Give the number of lines that contain "Gospel" in the listing, and write nothing else.

▶

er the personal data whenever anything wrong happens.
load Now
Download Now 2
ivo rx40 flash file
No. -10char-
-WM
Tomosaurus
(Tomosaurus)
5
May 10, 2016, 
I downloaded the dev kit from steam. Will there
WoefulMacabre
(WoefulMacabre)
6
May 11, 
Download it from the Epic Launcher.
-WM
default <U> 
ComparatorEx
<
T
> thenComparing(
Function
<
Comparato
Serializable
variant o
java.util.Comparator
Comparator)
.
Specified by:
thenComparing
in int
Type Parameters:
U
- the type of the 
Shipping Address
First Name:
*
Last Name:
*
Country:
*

◀
▶

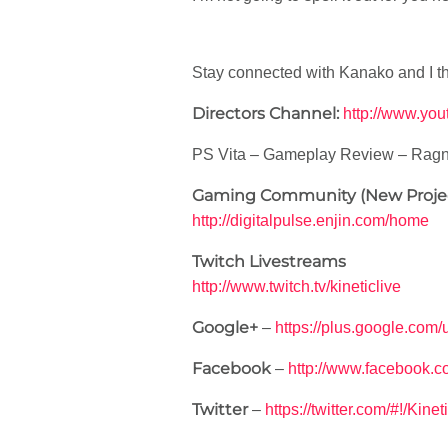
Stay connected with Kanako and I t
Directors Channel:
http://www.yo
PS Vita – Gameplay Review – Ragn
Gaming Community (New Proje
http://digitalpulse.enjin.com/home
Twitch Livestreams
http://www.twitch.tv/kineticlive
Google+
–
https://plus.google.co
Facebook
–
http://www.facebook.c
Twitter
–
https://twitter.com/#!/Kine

◀
▶

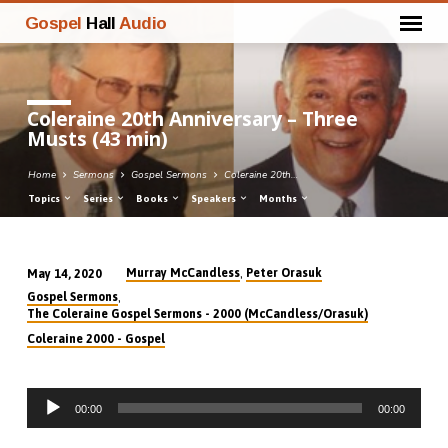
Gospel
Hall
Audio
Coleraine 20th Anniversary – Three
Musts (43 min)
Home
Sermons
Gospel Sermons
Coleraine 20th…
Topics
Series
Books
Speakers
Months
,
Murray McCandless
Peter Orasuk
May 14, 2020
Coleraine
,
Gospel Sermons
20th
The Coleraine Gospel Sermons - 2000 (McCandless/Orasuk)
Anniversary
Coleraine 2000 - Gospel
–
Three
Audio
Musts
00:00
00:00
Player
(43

◀

**Response area**
5